The Shapoorji Pallonji family will be voting against the resolution to take the company private

Bombay house
Bombay house
Dev Chatterjee Mumbai
Last Updated : Sep 20 2017 | 1:06 AM IST
The Tata Sons’ annual general meeting of shareholders to be held on Thursday is set to pass all the resolutions with the requisite majority of 75 per cent. 

Tata Trusts, Tata group companies and other individual shareholders have joined hands to vote in favour of the resolution to convert the company from a public limited one to a private limited one.

The Shapoorji Pallonji family, which owns 18.4 per cent stake in Tata Sons, will be voting against the resolution to take the company private. Tata Trusts owns 66 per cent in the company; group companies have 12.9 per cent and individual shareholders, including the Tata family, own 2.85 per cent. 

After the shareholders’ approval, Tata Sons will have to seek the National Company Law Tribunal’s nod to make the company private limited. 

The next task would be to address the Tata Teleservices problem. The loss-making telecom venture needs another fund infusion of Rs 12,000 crore. While Tata Sons has said it has all the options on the table for the company, analysts said it would be difficult for the Tatas to throw good money after bad when there was no clarity on the company making money in the near future.

The Mistry camp, meanwhile, is studying its legal options and may move the National Corporate Law Tribunal to bring a stay on the AGM’s resolutions, arguing that the proposed resolutions are against the interests of the minority shareholders.

On Monday, the Mistry family, which holds 18.4 per cent stake in Tata Sons, wrote to listed Tata group companies holding stakes in Tata Sons to oppose the company’s move to go private and vote against the proposal in the AGM. The Mistry family said the proposed move would not only be “detrimental to the interests of the minority shareholders”, but would also dilute the governance standards at Tata Sons.
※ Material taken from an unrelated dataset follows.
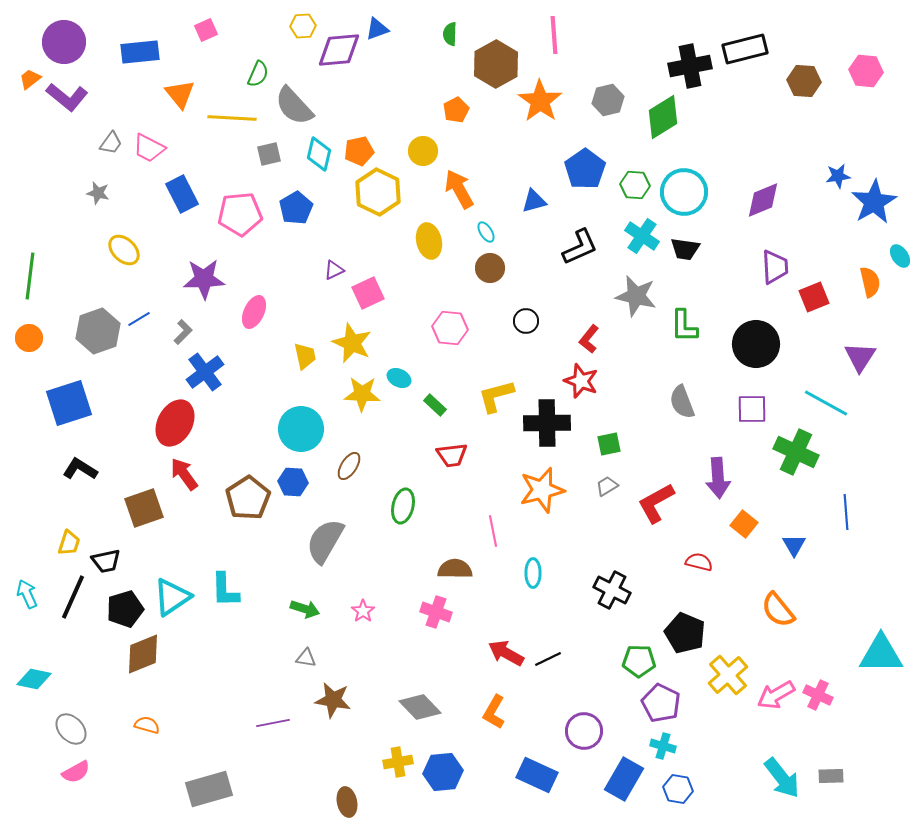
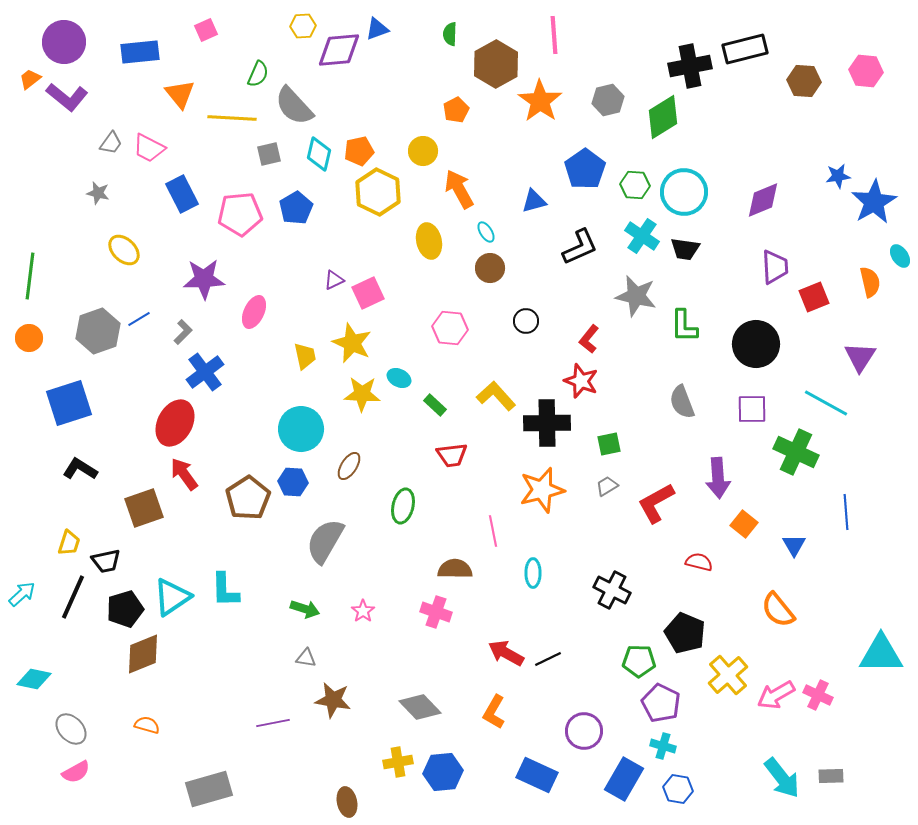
purple triangle at (334, 270): moved 10 px down
yellow L-shape at (496, 396): rotated 63 degrees clockwise
cyan arrow at (27, 594): moved 5 px left; rotated 72 degrees clockwise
In a communication to the board of directors of Tata Steel, Indian Hotels, Tata Power, Tata Motors, and Tata Chemicals, the investment company of the Mistry family, Cyrus Investments, said the resolution proposed by Tata Sons was not in the best interests of the public shareholders of the company, as the companies would have greater challenges in disinvesting their shareholdings in Tata Sons.